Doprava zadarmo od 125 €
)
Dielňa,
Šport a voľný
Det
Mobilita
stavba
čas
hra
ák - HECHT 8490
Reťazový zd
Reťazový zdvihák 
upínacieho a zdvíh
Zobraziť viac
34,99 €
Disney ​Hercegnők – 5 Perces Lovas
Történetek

═══

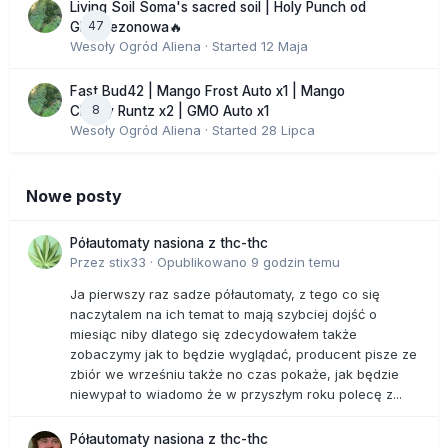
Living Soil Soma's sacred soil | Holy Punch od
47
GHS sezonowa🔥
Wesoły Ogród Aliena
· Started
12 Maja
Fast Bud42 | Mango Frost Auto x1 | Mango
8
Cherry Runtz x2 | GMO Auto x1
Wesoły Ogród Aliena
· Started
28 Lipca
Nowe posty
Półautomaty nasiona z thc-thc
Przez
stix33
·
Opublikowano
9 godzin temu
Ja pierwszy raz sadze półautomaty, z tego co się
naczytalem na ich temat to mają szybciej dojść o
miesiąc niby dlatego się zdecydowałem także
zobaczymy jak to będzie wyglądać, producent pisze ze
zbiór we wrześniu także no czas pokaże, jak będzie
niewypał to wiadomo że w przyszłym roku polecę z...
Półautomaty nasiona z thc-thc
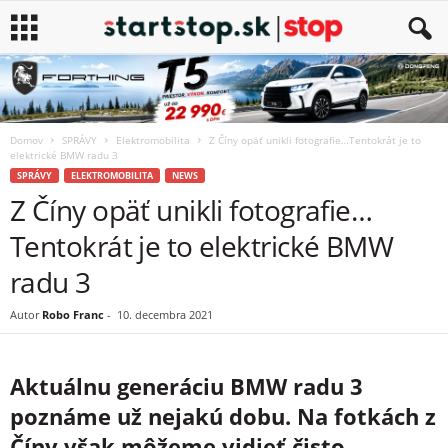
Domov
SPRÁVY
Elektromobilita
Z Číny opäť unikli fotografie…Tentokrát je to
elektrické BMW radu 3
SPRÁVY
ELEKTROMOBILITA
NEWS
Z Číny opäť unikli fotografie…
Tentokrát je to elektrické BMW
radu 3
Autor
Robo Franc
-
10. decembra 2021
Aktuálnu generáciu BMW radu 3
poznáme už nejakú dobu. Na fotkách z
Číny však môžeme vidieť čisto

═══

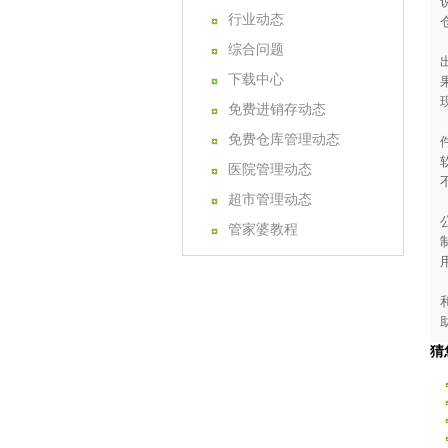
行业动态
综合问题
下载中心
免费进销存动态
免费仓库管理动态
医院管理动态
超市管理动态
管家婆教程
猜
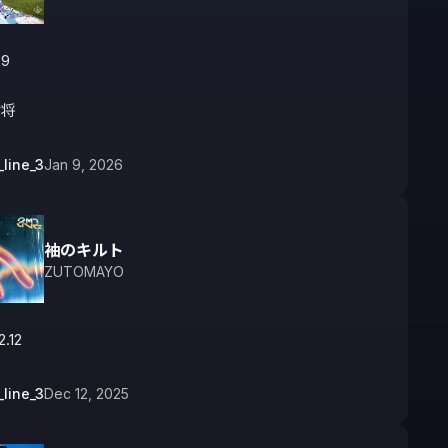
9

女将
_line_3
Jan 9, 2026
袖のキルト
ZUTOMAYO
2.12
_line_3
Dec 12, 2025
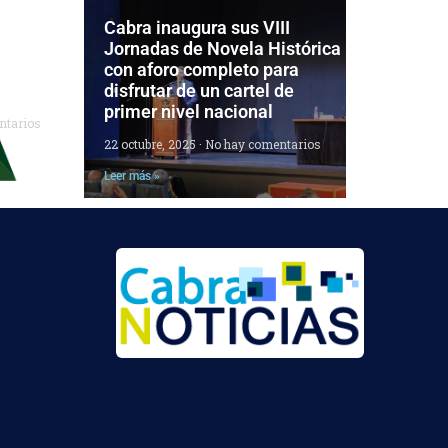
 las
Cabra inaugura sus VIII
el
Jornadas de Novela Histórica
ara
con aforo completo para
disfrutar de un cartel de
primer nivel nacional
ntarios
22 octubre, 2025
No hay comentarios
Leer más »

═══

__What needs to be done__.
From the records above, print only the lines between the one holding "Fast Bud42 | Mango Frost Auto x1 | Mango" and the one holding "Ja pierwszy raz", inclusive, exactly as they stand.

__Output below__.
Fast Bud42 | Mango Frost Auto x1 | Mango
8
Cherry Runtz x2 | GMO Auto x1
Wesoły Ogród Aliena
· Started
28 Lipca
Nowe posty
Półautomaty nasiona z thc-thc
Przez
stix33
·
Opublikowano
9 godzin temu
Ja pierwszy raz sadze półautomaty, z tego co się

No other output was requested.